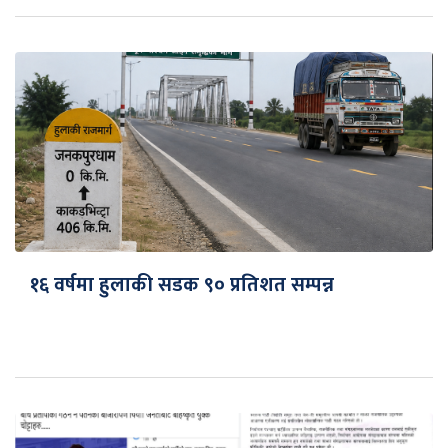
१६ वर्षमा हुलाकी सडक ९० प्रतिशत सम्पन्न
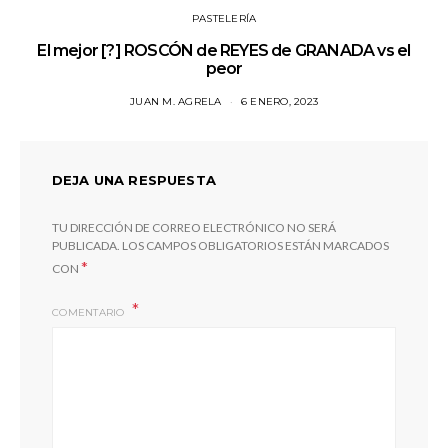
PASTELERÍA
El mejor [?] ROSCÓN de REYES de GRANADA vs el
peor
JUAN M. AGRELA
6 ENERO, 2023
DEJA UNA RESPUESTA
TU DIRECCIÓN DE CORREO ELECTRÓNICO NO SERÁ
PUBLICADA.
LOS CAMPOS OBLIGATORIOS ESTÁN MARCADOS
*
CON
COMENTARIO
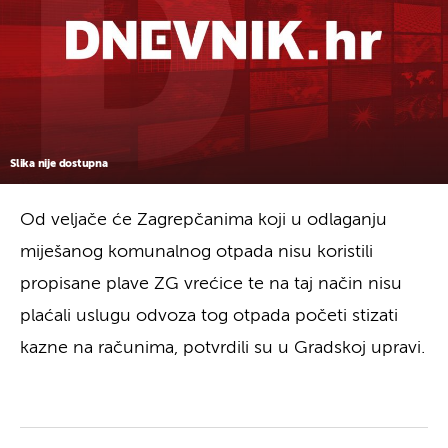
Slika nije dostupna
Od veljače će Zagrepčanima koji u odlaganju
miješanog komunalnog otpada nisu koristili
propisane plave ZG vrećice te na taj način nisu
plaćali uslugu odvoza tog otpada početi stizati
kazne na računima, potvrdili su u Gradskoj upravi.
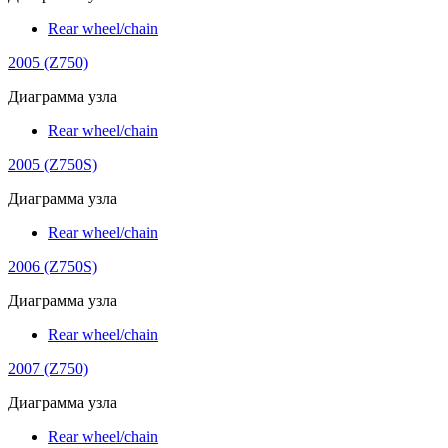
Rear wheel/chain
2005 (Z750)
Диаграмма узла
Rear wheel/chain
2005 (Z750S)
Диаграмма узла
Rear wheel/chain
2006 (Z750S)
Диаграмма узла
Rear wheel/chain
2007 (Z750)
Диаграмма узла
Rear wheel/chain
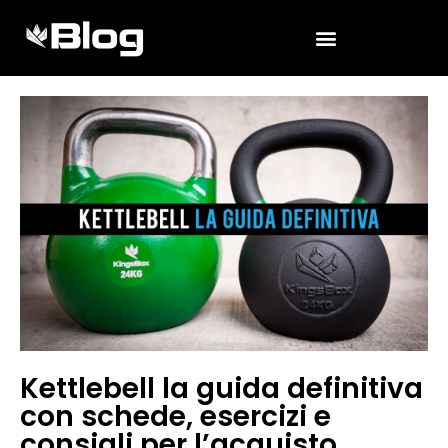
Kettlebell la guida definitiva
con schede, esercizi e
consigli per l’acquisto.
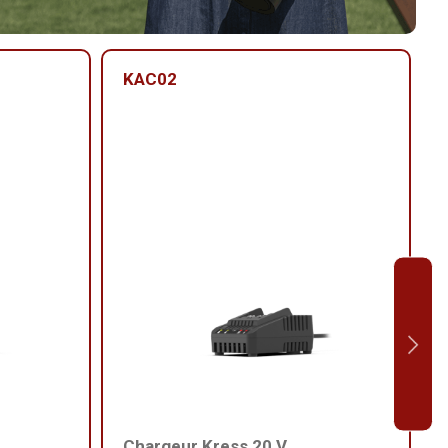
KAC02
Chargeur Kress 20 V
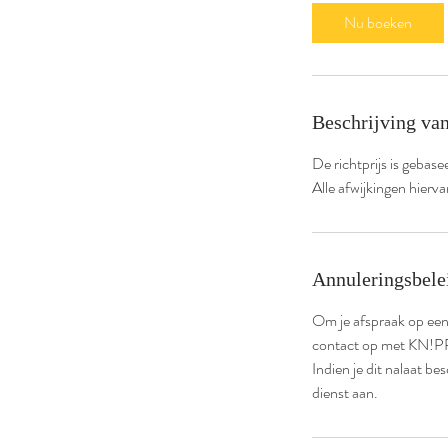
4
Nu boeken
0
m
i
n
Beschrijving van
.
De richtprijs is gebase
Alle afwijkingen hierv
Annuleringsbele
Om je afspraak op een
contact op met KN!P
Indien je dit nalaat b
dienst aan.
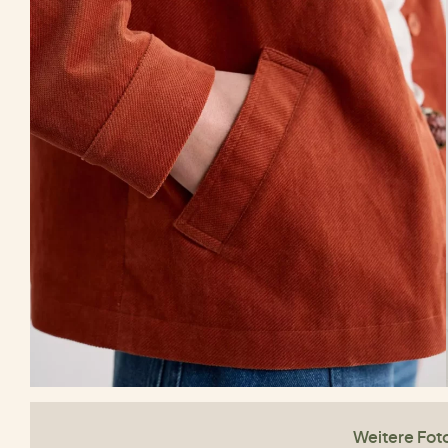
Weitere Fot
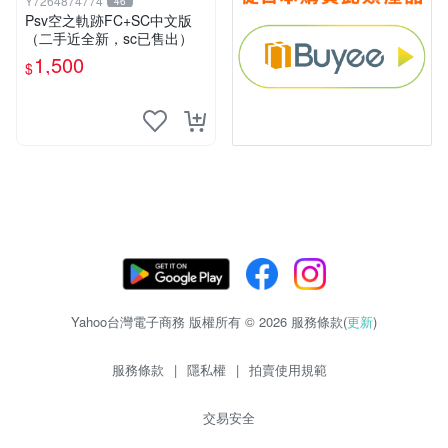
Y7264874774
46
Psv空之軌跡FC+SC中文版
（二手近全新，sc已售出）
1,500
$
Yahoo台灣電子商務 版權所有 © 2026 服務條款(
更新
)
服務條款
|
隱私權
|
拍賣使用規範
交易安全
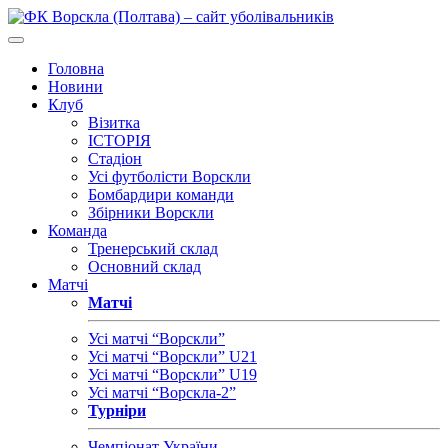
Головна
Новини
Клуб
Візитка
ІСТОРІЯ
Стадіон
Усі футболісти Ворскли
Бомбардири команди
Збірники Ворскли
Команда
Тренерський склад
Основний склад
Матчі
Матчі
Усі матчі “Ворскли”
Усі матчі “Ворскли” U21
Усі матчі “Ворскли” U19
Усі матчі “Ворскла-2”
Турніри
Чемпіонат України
--*--
PROBLEM DETAILS: Starting from the line with "DEJA UNA RESPUESTA" in the records above, repeat each line exactly until you have written the line with "2006 (Z750S)", then stop; drop the pictures.

SOLUTION FOR THIS PROBLEM:
DEJA UNA RESPUESTA
TU DIRECCIÓN DE CORREO ELECTRÓNICO NO SERÁ
PUBLICADA.
LOS CAMPOS OBLIGATORIOS ESTÁN MARCADOS
*
CON
COMENTARIO
Slika nije dostupna
Od veljače će Zagrepčanima koji u odlaganju
miješanog komunalnog otpada nisu koristili
propisane plave ZG vrećice te na taj način nisu
plaćali uslugu odvoza tog otpada početi stizati
kazne na računima, potvrdili su u Gradskoj upravi.
Rear wheel/chain
2005 (Z750)
Диаграмма узла
Rear wheel/chain
2005 (Z750S)
Диаграмма узла
Rear wheel/chain
2006 (Z750S)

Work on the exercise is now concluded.